Albert Lacombe, commonly known in Alberta simply as Father Lacombe, was a Canadian Roman Catholic missionary who traveled among and evangelized the Cree and also visited the Blackfoot First Nations of northwestern Canada.
Background
Lacombe was born in Saint-Sulpice, Lower Canada, to Albert Lacombe and Agathe Duhamel on 28 February 1827. Since his parents were farmers, most of his early life was spent on the family farm. However, he was from an early age highly religious.
Education
At age 22, he was ordained a priest on 13 June 1849, following studies at the Collège de l'Assomption in L'Assomption, Canada East.
Career
In 1849 he joined the Oblate order as a missionary priest. His field was to be the Canadian West, and Lacombe was quickly on the way. His first year was spent at Pembina, a rough forest mission that served the Métis, a half-breed population of Assiniboia, and here he experienced all the hardships and glories of the country: the buffalo hunt, the seriocomic raids of pillaging Indians, the rough life of the time.
After a brief visit to Montreal in 1850 Lacombe was soon on his way west once again, this time to Ft. Edmonton, the headquarters of the Hudson's Bay Company in the Far West. With Edmonton as his base, the priest was soon roaming the whole West, visiting the Peace River country, trying patiently to convert the Blackfeet Indians, founding colonies for the Métis. The man's energy was phenomenal, and Lacombe was clearly an organizational genius. At his colony of Saint-Albert he built the first bridge west of the Red River, a minor marvel of engineering that became known to the Métis as "The Bridge. " Similarly he organized cart trains to move goods from the Red River westward in an effort to defeat the company's monopoly and consequent high rates. And everywhere he encouraged his people to break the plains to the plow and plant wheat. For years this life of toil continued for Lacombe. There were triumphs as Indian tribes were converted and pacified; there were disasters when smallpox ravaged whole settlements.

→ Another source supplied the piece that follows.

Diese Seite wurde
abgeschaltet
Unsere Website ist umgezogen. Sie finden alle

Lacombe did not return east until 1872, and after visits to Europe he came back to become the parish priest of St. Mary's in Winnipeg and was intimately involved in the lingering aftermath of the first Riel rebellion. By 1880, as the Canadian Pacific Railway (CPR) began to cross the plains, Lacombe was on the move again, this time as chaplain to the CPR's rough construction camps, and by 1884 he was in Calgary, once again founding industrial schools.

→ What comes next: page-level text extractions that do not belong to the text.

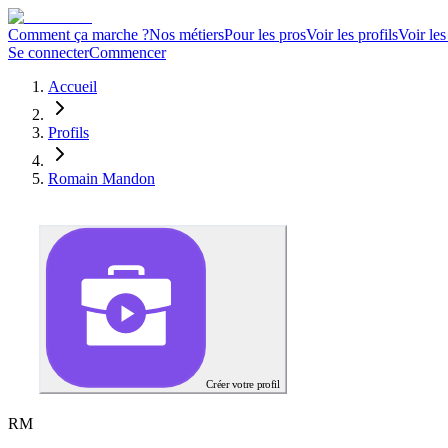
Comment ça marche ?
Nos métiers
Pour les pros
Voir les profils
Voir les
Se connecter
Commencer
Accueil
Profils
Romain Mandon
Créer votre profil
R
M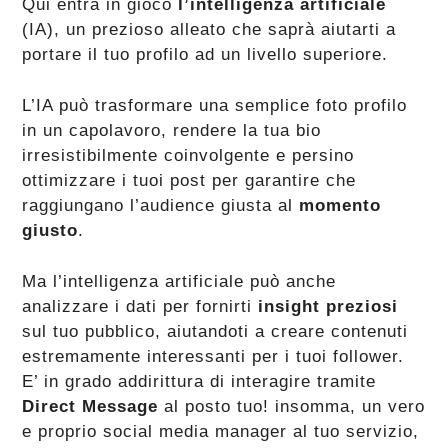
Qui entra in gioco
l’intelligenza artificiale
(IA), un prezioso alleato che saprà aiutarti a
portare il tuo profilo ad un livello superiore.
L’IA può trasformare una semplice foto profilo
in un capolavoro, rendere la tua bio
irresistibilmente coinvolgente e persino
ottimizzare i tuoi post per garantire che
raggiungano l’audience giusta al
momento
giusto
.
Ma l’intelligenza artificiale può anche
analizzare i dati per fornirti
insight preziosi
sul tuo pubblico, aiutandoti a creare contenuti
estremamente interessanti per i tuoi follower.
E’ in grado addirittura di interagire tramite
Direct Message
al posto tuo! insomma, un vero
e proprio social media manager al tuo servizio,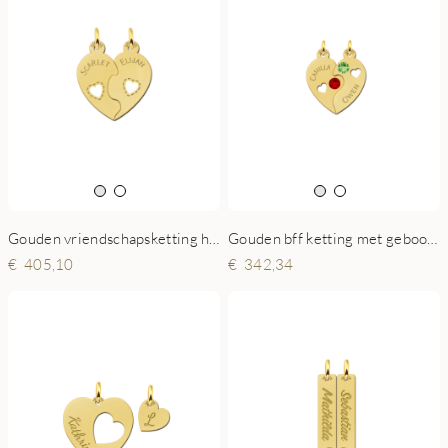
Gouden vriendschapsketting hart met namen
Gouden bff ketting met geboortesteen
405,10
342,34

There was more excitement soon, for the second Riel rebellion burst on the West in 1884 and 1885. Lacombe was instrumental in persuading the Blackfeet not to join in the revolt, and soon after he was in Ottawa trying to persuade the government to grant amnesty to the Cree and Métis who had joined the rebel Louis Riel. By 1890 he was involved in the question of schools in Manitoba, and the old priest found himself deeply involved in partisan politics for the first time. For the rest of his life he was in a working retirement, and he remained active and alert until his death at Midnapore, Alberta, on December 12, 1916.